I am working up a circuit to drive an array of LEDs using shift registers and a darlington driver. The entire circuit is powered by a 7805DT 5V 1.5Amp voltage regulator for clean power to my micro controller. The uC drives the input to the shift register and the MIC2981.

The LED anodes ( 8 columns ) are driven by a MIC2981 which claims to source 350 mA, and the cathodes are driven by the shift register HEF4794B which can sink 40mA per pin. This works well except when driving the segments of a 7 segment display 67-1486-ND. This display claims 25mA max and has a 4V forward voltage, so something like a 56Ohm resistor per segment should be good.

However, when I hook it up, with the MIC2981 driving the common anode, and one pin per segment of the shift register on the cathodes, with a 56 Ohm resistors, the LED is barely visible.
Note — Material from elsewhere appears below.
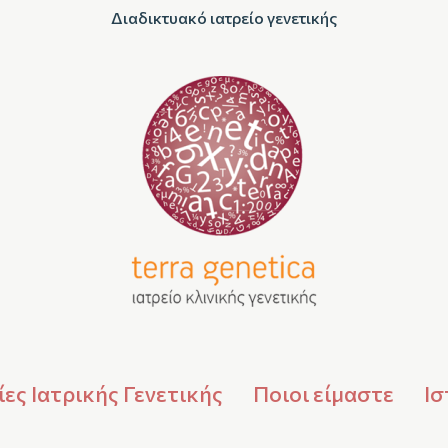
Διαδικτυακό ιατρείο γενετικής
ες Ιατρικής Γενετικής
Ποιοι είμαστε
Ισ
Removing the current limiting resistors entirely still does not make the segments bright enough.

However, when I hooked up the Vin of the MIC2981 to my "dirty power" ( 6V source to the voltage regulator ), then the LED lit well with 56 Ohm resistors. Seems like the 1.5A regulator should handle everything and the 5V supply should work, I am obviously missing something here... What should I check, what am I doing wrong, any ideas?

 

It sounds like you may be running out of voltage headroom. With a 4V forward LED running from only a 5V rail, you have only 1V left over to share between the cathode driver, anode driver, and ballast resistor.

The voltage loss of the MIC2981 looks pretty steep - 2V? http://www.micrel.com/_PDF/mic2981.pdf

 

Yep, you're going to get a minimum of a 1.3v drop across the MIC2981 even with very little current, as the MIC2981 has a Darlington follower in the output stage (see the schematic on the bottom right of the 1st page of the datasheet Adjuster linked to.)

5v - (1.3v+4v) = -0.3v. Oops!

 

Your "dirty" power is only 6V but a 7805 regulator needs at least 7V. The output of your 7805 is probably only 4V.